There is a parallel between physical and spiritual vision. “Turn Your Eyes Upon Jesus” was written in the early 20th century. The hymn writer, Helen Lemmel, was strongly influenced by the artist and later little-known missionary, Lilias Trotter. Miss Trotter started off as an aspiring artist but early on felt a call from God to reach the lost. She began her ministry by rescuing prostitutes from the streets of London. Later she went to Africa, without missionary funding, and served for over forty years. While there she penned a poem that would greatly influence the writing of the hymn “Turn Your Eyes Upon Jesus.”  The poem was entitled “Focused: A Story and Song.” 

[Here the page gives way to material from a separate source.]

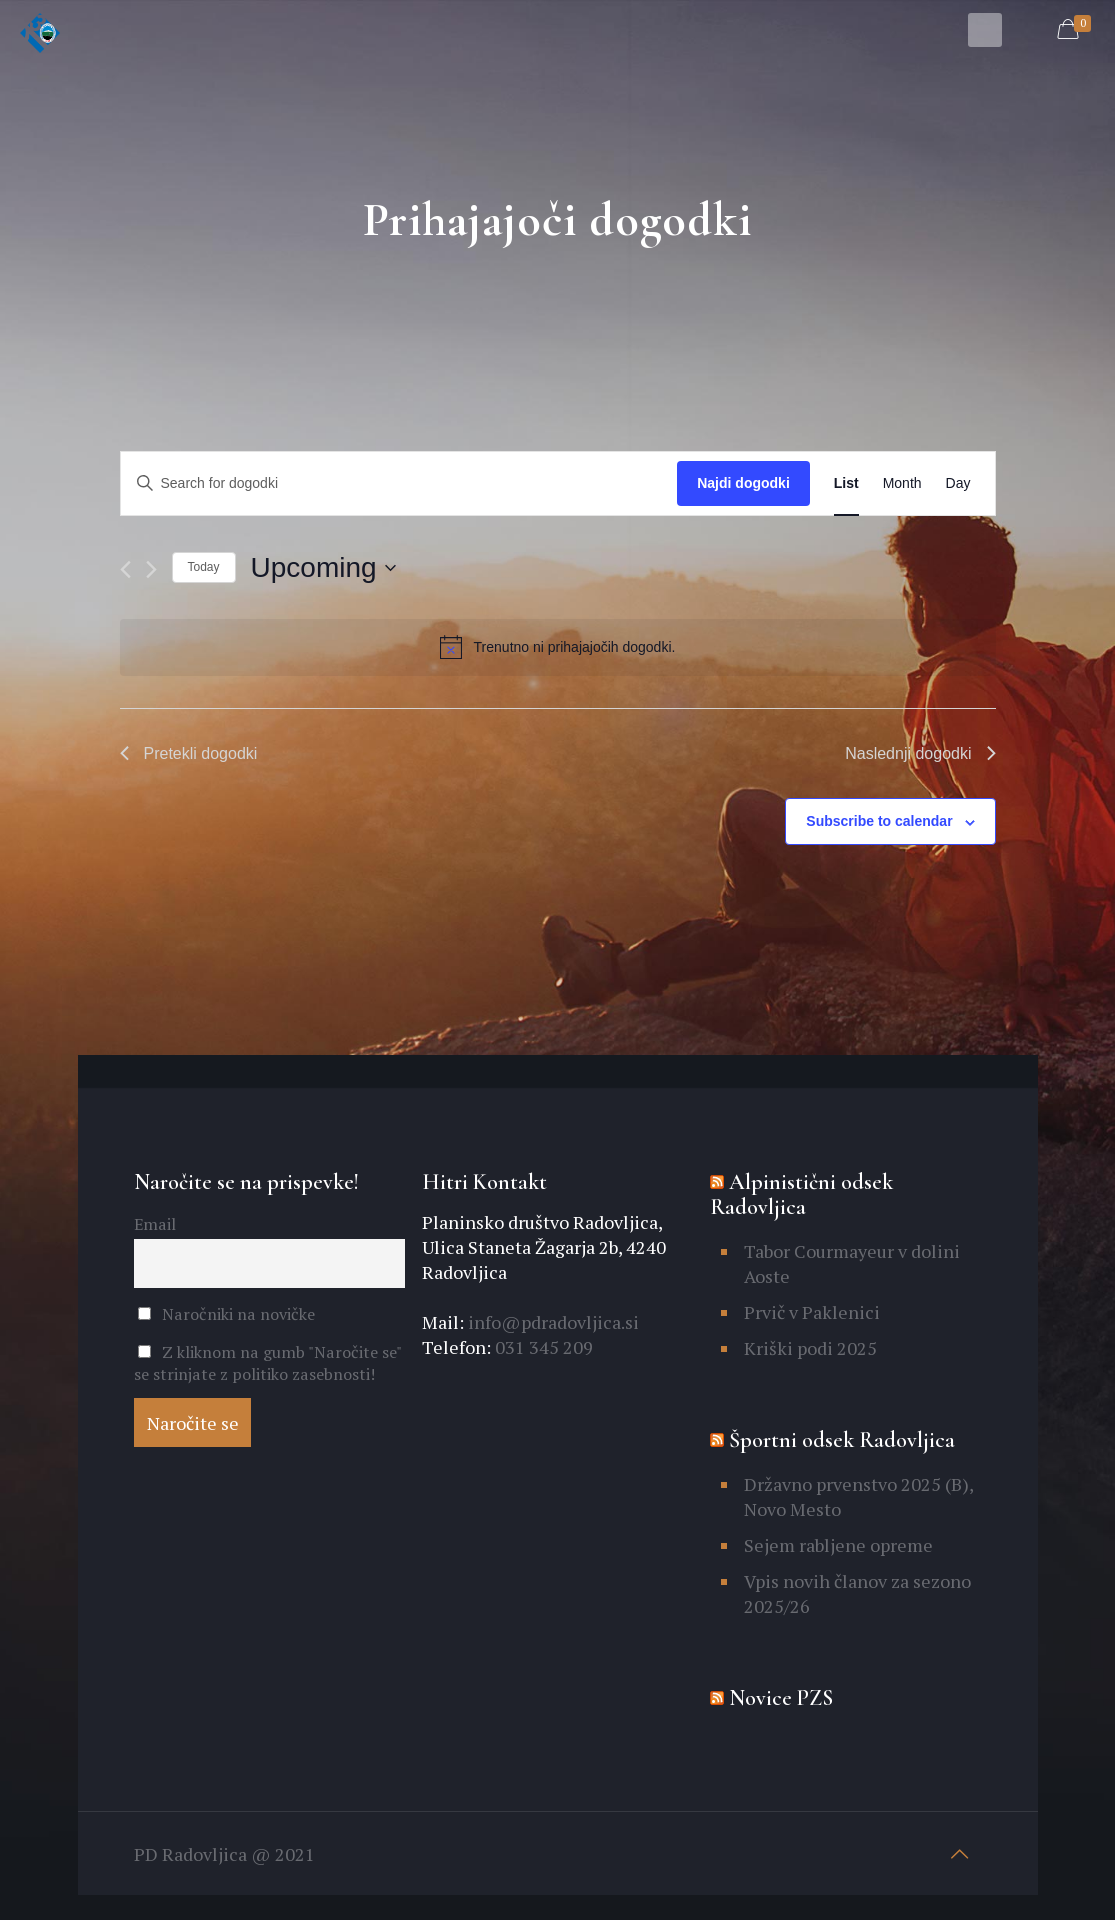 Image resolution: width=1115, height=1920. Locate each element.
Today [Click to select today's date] (204, 567)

The poem centers around focusing one’s attentions fully and completely upon God. She writes that Satan knows that if a person uses all their powers of concentration on being led by God’s Spirit, they will have a great intensity and impact upon those to whom they are called to minister. Lilias Trotter, writing in a more formal use of the English language than we are accustomed, shares some timeless insights which could very easily have been written today but with a different accent. She writes: “Never has it been so easy to live in half a dozen good harmless worlds at once—art, music, social science, games, motoring, the following of some profession, and so on. And between them we run the risk of drifting about, the ‘good’ hiding the ‘best’ even more effectually than it could be hidden downright frivolity with its smothered heartache at its own emptiness.”

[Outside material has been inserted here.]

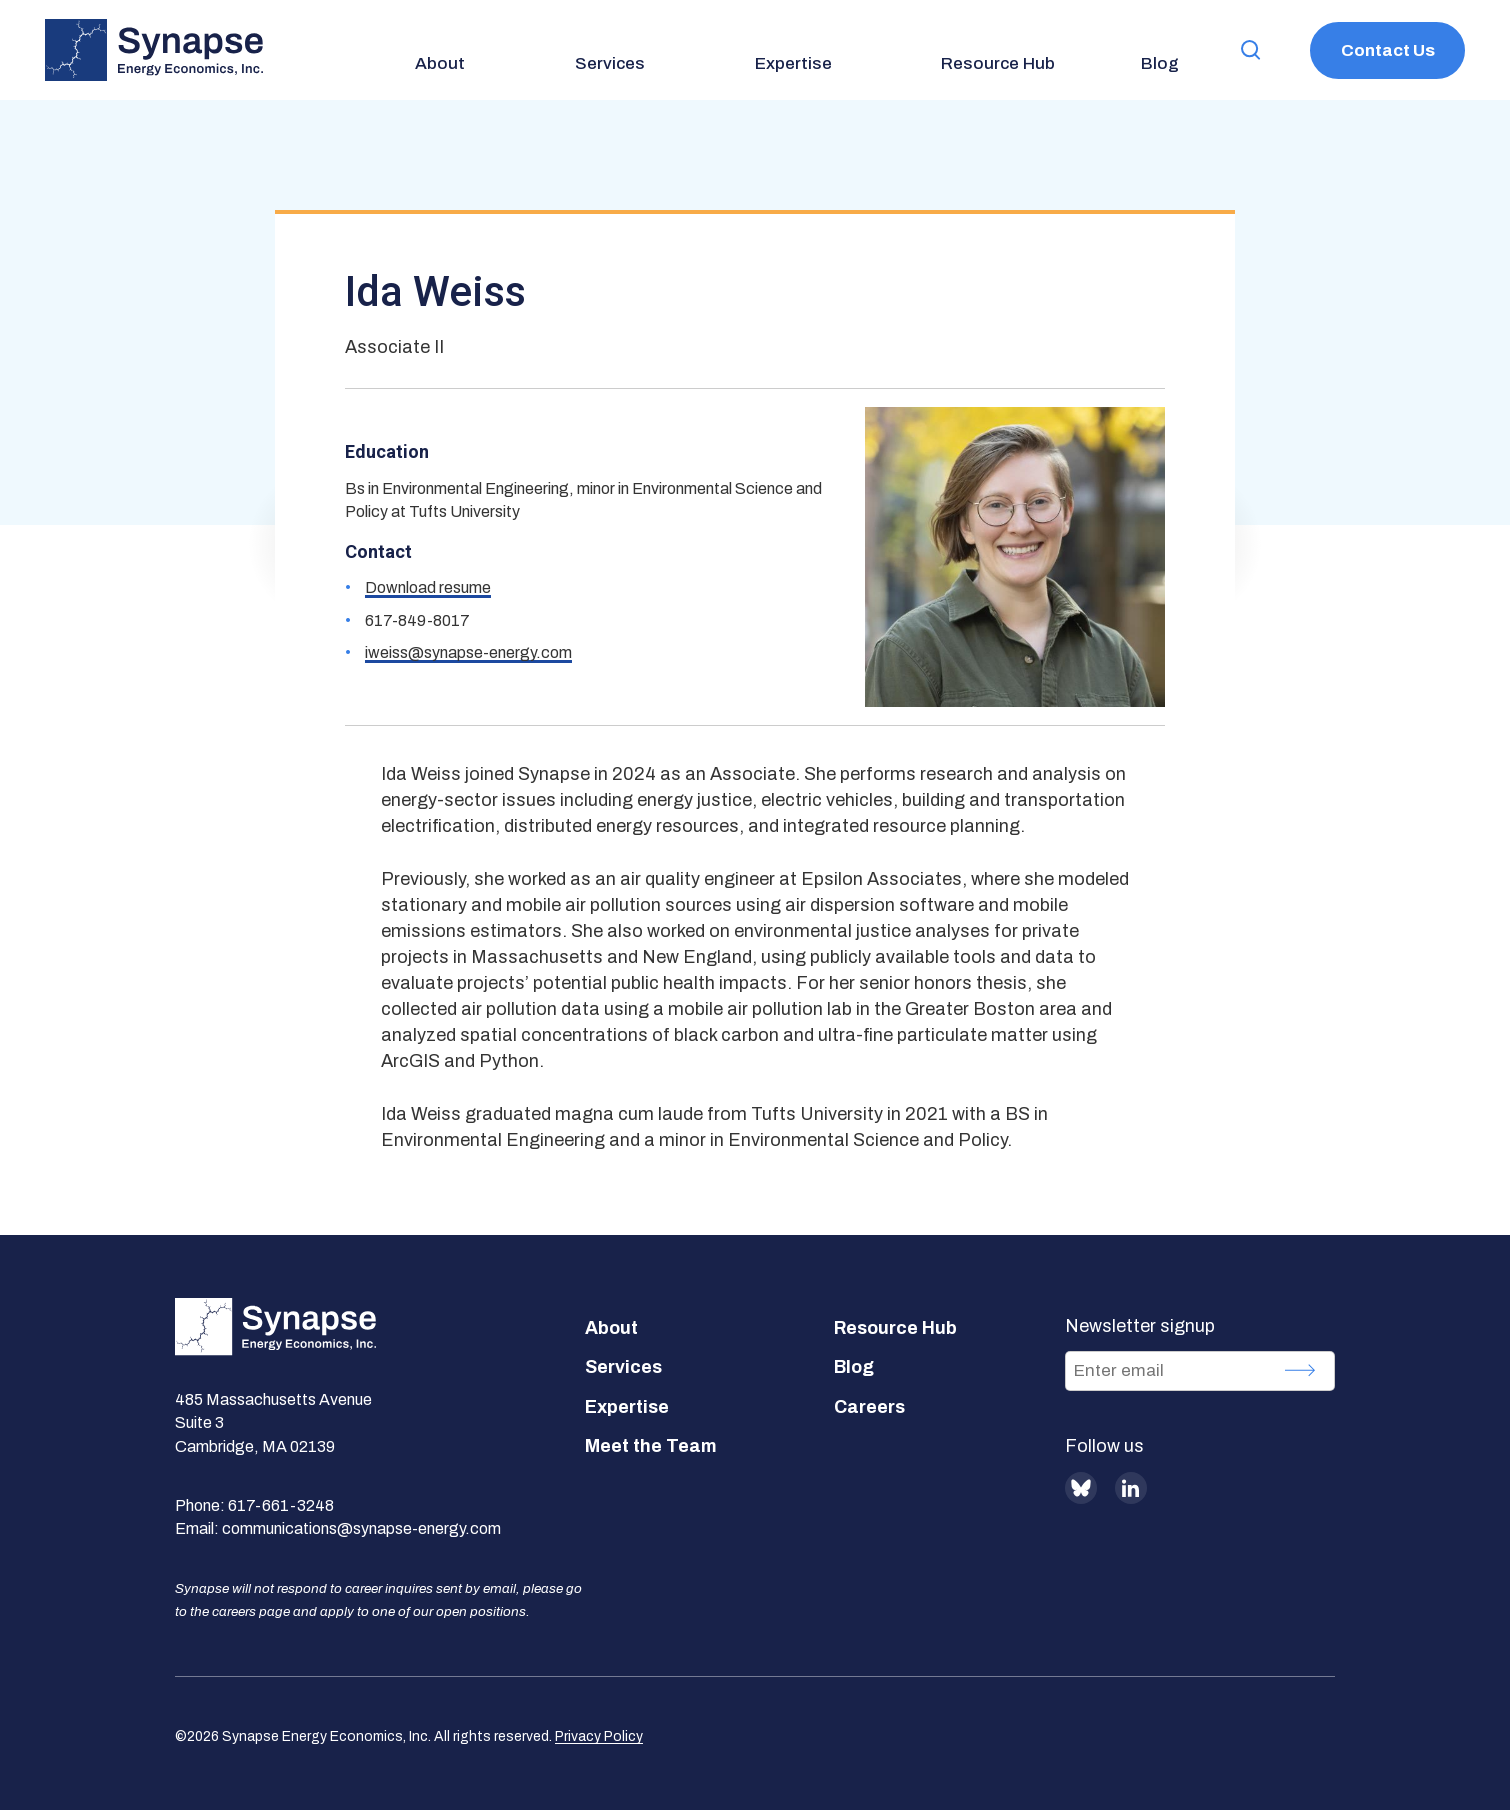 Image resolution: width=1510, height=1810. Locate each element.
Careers (869, 1407)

The “good” hiding the “best” leads us to emptiness.  Could this be true of us today especially as American Christians? Have we sought the “good” while missing the “best”? The chorus of the hymn, which we will be singing in worship this Sunday, says it best.

                Turn your eyes upon Jesus, Look full in His wonderful face,                                                                                                                                        And the things of earth will grow strangely dim in the light of His glory and grace.